Moi, ma vie et ma (future) oeuvre
La création de son personnage commence par le choix de son sexe et de sa religion. Les six caractéristiques qui forment le profil de base ont les mêmes valeurs pour tout nouveau personnage. Ce sont les étapes suivantes qui vont modifier ces valeurs, d’abord par le choix des origines sociales, puis par une série de QCM portant sur son éducation, de la petite enfance à l’âge viril. Un moyen simple et ludique de brosser le passé de son personnage tout en restant cohérent dans ses choix. La création se termine par l’établissement des scores des compétences de base et diverses bricoles.
Le système
À chaque caractéristique correspond un niveau (mauvais, médiocre, correct, bon, excellent, admirable) équivalent à un type de dé (D4, D6, D8, D10, D12, D20). Les règles font aussi la part belle au roleplay. Ainsi, à chaque type de dé correspond un terme spécifique suivant la caractéristique. Un personnage mauvais en Savoir sera « sot » et devra utiliser un dé à 4 faces pour réaliser les actions associées à cette caractéristique. Plus le personnage sera doué dans une caractéristique, et plus le nombre de faces du dé à lancer sera élevé. Le jet, additionné à une compétence, détermine la réussite de l’action en opposition au seuil de difficulté choisi par le maître du jeu. On comprend alors toute la saveur du système, un D20 pouvant sortir un score plus élevé qu’un D4. Les bonus et malus provoquent des diminutions ou des augmentations du type de dé. Un malus obligera un joueur à lancer un D4 plutôt que le D6 correspondant à la caractéristique de son personnage. Ce système est le seul à connaître, puisqu’il permet de gérer aussi bien les actions sociales que les actions physiques. Il reste simple dans son fonctionnement tout en autorisant une multitude de possibilités. La seule petite difficulté vient des différentes appellations des niveaux selon la caractéristique. Un D6 correspond à quelqu’un de « gauche » en Adresse et de « rustre » en Entregent (le charme). Pas évident à retenir mais bon, c’est pour l’ambiance !
Le combat est le second point important de ce livret. Jeu historique oblige, les règles restent assez réalistes, si on omet la Providence (sorte de chance ou d’ange gardien, selon les convictions de chacun). Autant prévenir tout de suite, une blessure n’est jamais à négliger, et l’espérance de vie au 16e siècle est assez faible (notons d’ailleurs une utilisation intéressante du vieillissement des personnages après chaque scénario ou chaque année d’inactivité entre deux campagnes). De quoi remettre les joueurs au coeur du récit, puisque la quête de gloire ou de puissance risque fort de s’achever piteusement par une agonie douloureuse sur le champ de bataille.

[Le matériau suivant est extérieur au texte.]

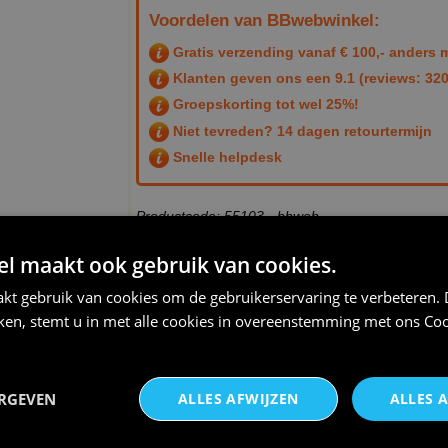
Voordelen van BBwebwinkel:
Gratis verzending vanaf € 100,- anders m
Klanten geven ons een
9.1
(reviews: 320
Groepskorting tot wel 25%!
Niet tevreden? 14 dagen retourtermijn
Snelle helpdesk
Productcode: 55103 - bbweb
 maakt ook gebruik van cookies.
THEMA:
PENSIOEN
kt gebruik van cookies om de gebruikerservaring te verbeteren.
iken, stemt u in met alle cookies in overeenstemming met ons
Coo
ERGEVEN
ALLES AFWIJZEN
ALLES 
Officially retired longsleeve
Mok voor de leukste
heren grappig pensio
gepensioneerde van de wereld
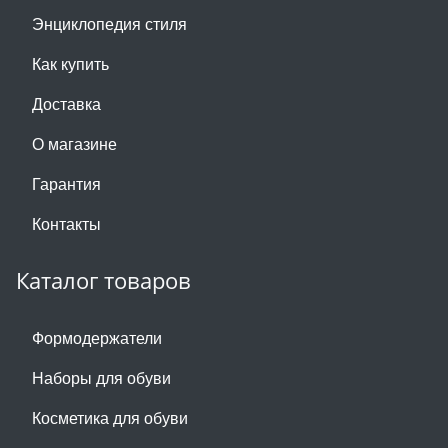
Энциклопедия стиля
Как купить
Доставка
О магазине
Гарантия
Контакты
Каталог товаров
Формодержатели
Наборы для обуви
Косметика для обуви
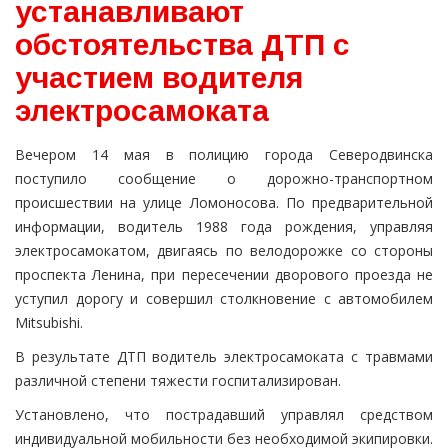
устанавливают
обстоятельства ДТП с
участием водителя
электросамоката
Вечером 14 мая в полицию города Северодвинска
поступило сообщение о дорожно-транспортном
происшествии на улице Ломоносова. По предварительной
информации, водитель 1988 года рождения, управляя
электросамокатом, двигаясь по велодорожке со стороны
проспекта Ленина, при пересечении дворового проезда не
уступил дорогу и совершил столкновение с автомобилем
Mitsubishi.
В результате ДТП водитель электросамоката с травмами
различной степени тяжести госпитализирован.
Установлено, что пострадавший управлял средством
индивидуальной мобильности без необходимой экипировки.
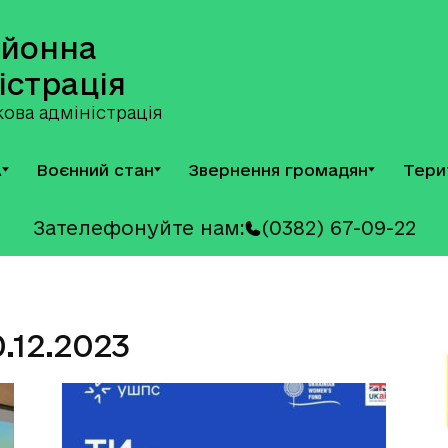
айонна
істрація
ова адміністрація
А
Воєнний стан
Звернення громадян
Тери
Зателефонуйте нам:
(0382) 67-09-22
.12.2023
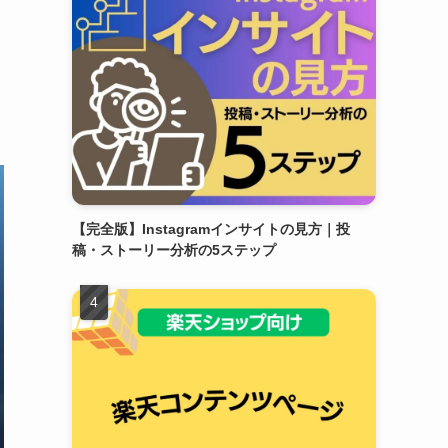
【完全版】Instagramインサイトの見方｜投
稿・ストーリー分析の5ステップ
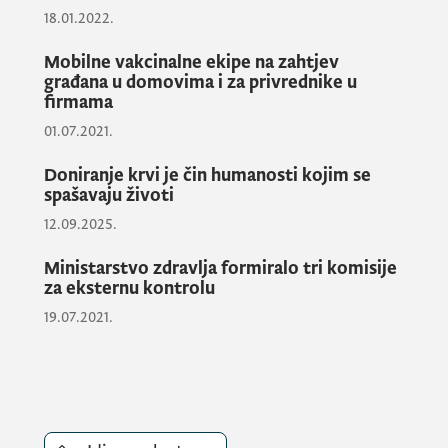
18.01.2022.
u smjeru zaštite nacionalnih interesa iz
oblasti zdravlja, uprkos izuzetno
Mobilne vakcinalne ekipe na zahtjev
kompleksnoj situaciji u kojoj se bolnica
građana u domovima i za privrednike u
firmama
Meljine nalazi.
01.07.2021.
Doniranje krvi je čin humanosti kojim se
spašavaju životi
12.09.2025.
Ministarstvo zdravlja formiralo tri komisije
za eksternu kontrolu
19.07.2021.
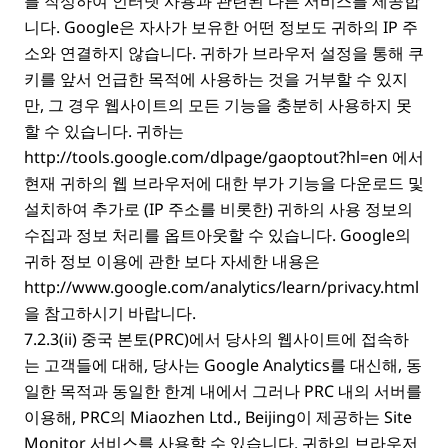
를 작성하여 인터넷 사용과 관련된 다른 서비스를 제공합
니다. Google은 자사가 보유한 어떤 정보도 귀하의 IP 주
소와 연결하지 않습니다. 귀하가 브라우저 설정을 통해 쿠
키를 앞서 언급한 목적에 사용하는 것을 거부할 수 있지
만, 그 경우 웹사이트의 모든 기능을 충분히 사용하지 못
할 수 있습니다. 귀하는
http://tools.google.com/dlpage/gaoptout?hl=en
에서
현재 귀하의 웹 브라우저에 대한 부가 기능을 다운로드 및
설치하여 추가로 (IP 주소를 비롯한) 귀하의 사용 정보의
수집과 정보 처리를 옵트아웃할 수 있습니다. Google의
귀하 정보 이용에 관한 보다 자세한 내용은
http://www.google.com/analytics/learn/privacy.html
을 참고하시기 바랍니다.
7.2.3(ii) 중국 본토(PRC)에서 당사의 웹사이트에 접속하
는 고객들에 대해, 당사는 Google Analytics를 대신해, 동
일한 목적과 동일한 한계 내에서 그러나 PRC 내의 서버를
이용해, PRC의 Miaozhen Ltd., Beijing이 제공하는 Site
Monitor 서비스를 사용할 수 있습니다. 귀하의 브라우저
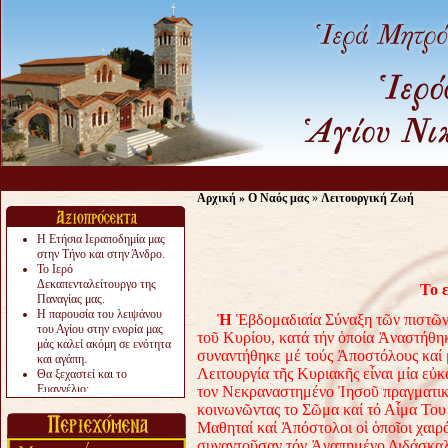
Α
Αρχική
»
Ο Ναός μας
»
Λειτουργική Ζωή
Η Ετήσια Ιεραποδημία μας
στην Τήνο και στην Άνδρο.
Το Ιερό
Δεκαπενταλείτουργο της
Το 
Παναγίας μας.
Η παρουσία του λειψάνου
Ἡ
Ἑβδομαδιαία Σύναξη τῶν πιστῶν 
του Αγίου στην ενορία μας
τοῦ Κυρίου, κατά τήν ὁποία Ἀναστήθηκ
μάς καλεί ακόμη σε ενότητα
συναντήθηκε μέ τούς Ἀποστόλους καί
και αγάπη.
Λειτουργία τῆς Κυριακῆς εἶναι μία εὐκ
Θα ξεχαστεί και το
Ευαγγέλιο;
τον Νεκραναστημένο Ἰησοῦ πραγματικά
Το «αργότερα» γίνεται
κοινωνῶντας το Σῶμα καί τό Αἷμα Του 
«πολύ αργά».
Μαθηταί καί Ἀπόστολοι οἱ ὁποῖοι χαι
Ζητείται....
συναντοῦσαν τόν Ἀγαπημένο Διδάσκαλ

Pour le reste, les règles abordent les présentations des armes et
armures de l’époque, des plantes médicinales et des poisons, la gestion des blessures (leurs soins et leurs aggravations) et naturellement le gain et l’usage de l’expérience. Bref l’essentiel.
Premières aventures
Les deux scénarios inclus dans le coffret de base semblent un peu légers, d’autant plus que le contexte historique peut être susceptible de bloquer le maître du jeu ou les joueurs. Quelques synopsis sont glissés ici et là dans le livre II des chroniques des guerres de religions, mais cela reste bien peu pour appréhender complètement le potentiel de ce jeu. Heureusement, le livret de scénarios qui accompagne l’écran de jeu compense cette faiblesse. D’un format similaire, ce livret contient donc trois scénarios ainsi qu’une réflexion bienvenue sur la manière de d’aborder la question historique dans un jeu de rôle.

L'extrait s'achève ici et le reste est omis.